→ **Problem to solve**
Exclude images and print all the records verbatim.

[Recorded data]
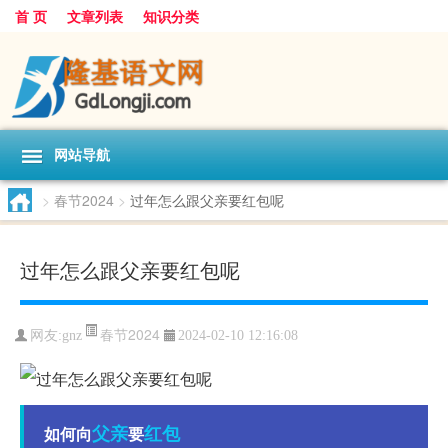
首 页
文章列表
知识分类
网站导航
>
春节2024
>
过年怎么跟父亲要红包呢
过年怎么跟父亲要红包呢
春节2024
网友:
gnz
2024-02-10 12:16:08
父亲
红包
如何向
要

→ **Solution for this task**
首 页
文章列表
知识分类
网站导航
>
春节2024
>
过年怎么跟父亲要红包呢
过年怎么跟父亲要红包呢
春节2024
网友:
gnz
2024-02-10 12:16:08
父亲
红包
如何向
要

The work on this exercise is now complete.